In patients who require extended anticoagulation, rivaroxaban dosing can be altered to suit a patient’s risk profiles; physicians have a choice of two doses, depending on what the patient needs. The summary of product characteristics for rivaroxaban indicate that rivaroxaban 10 mg od should be used in preference to rivaroxaban 20 mg od for extended prevention of recurrent VTE, unless patients have complicating comorbidities putting them at high risk of recurrent DVT or pulmonary embolism (PE), or those who have developed recurrent DVT or PE on extended prevention with rivaroxaban 10 mg od.11
The summary of product characteristics for rivaroxaban outlines the dosing regimen for extended prevention VTE events.11
*Not recommended in patients with PE who are haemodynamically unstable or may receive thrombolysis or pulmonary embolectomy; #complicated co-morbidities or recurrent PE or DVT on extended prevention with rivaroxaban 10 mg od.

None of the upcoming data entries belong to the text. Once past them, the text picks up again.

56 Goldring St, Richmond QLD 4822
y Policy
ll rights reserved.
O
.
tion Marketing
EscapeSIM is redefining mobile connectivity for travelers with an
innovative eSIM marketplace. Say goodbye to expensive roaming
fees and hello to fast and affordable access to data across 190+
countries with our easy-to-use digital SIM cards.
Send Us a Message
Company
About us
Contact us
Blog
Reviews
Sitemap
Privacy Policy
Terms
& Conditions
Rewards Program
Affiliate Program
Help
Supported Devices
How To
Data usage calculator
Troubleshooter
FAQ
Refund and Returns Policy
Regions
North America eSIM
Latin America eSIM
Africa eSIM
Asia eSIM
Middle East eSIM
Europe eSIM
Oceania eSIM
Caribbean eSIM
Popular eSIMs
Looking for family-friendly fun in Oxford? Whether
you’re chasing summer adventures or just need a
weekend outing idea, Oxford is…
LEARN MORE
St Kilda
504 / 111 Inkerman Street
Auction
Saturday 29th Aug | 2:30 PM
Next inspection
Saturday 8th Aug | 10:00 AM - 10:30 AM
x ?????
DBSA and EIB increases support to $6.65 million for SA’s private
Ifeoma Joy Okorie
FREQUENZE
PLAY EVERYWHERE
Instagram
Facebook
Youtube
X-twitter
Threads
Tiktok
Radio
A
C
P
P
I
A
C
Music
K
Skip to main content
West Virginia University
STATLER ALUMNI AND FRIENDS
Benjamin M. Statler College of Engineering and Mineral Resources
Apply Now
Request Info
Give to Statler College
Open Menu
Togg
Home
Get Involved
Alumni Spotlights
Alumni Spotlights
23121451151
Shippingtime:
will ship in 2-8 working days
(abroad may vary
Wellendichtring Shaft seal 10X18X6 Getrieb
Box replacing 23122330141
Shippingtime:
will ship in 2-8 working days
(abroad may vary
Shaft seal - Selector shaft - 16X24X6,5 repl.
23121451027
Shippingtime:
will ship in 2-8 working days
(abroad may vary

DVT, deep vein thrombosis; PE, pulmonary embolism; od, once daily
International guidelines highlight the importance of patient-centric treatment decision making in maintaining treatment adherence.2,4 A 2019 French National survey found that regarding choice of treatment, 81.5% of patients preferred oral anticoagulation to injectable alternatives. This preference remains high across different treatment durations from 6 weeks to indefinite, and very few patients (5.8%) preferred twice-daily intake.12 This is consistent with results from EINSTEIN DVT and EINSTEIN PE, which demonstrated a higher patient reported satisfaction and reduced patient-reported treatment burden with rivaroxaban than standard therapy (enoxaparin/vitamin K antagonist) over 12 months.13,14
The simplicity of oral once daily dosing of rivaroxaban without the need of injections, provides patients with effective treatment that protects them from potentially life-threatening events while allowing them to live their lives how they want – an important factor for those like Max, who require extended therapy. Rivaroxaban offers him tailored long-term protection from VTE with a low risk of bleeding and a convenient regimen that he can stick to throughout his busy life for as long as his risk persists.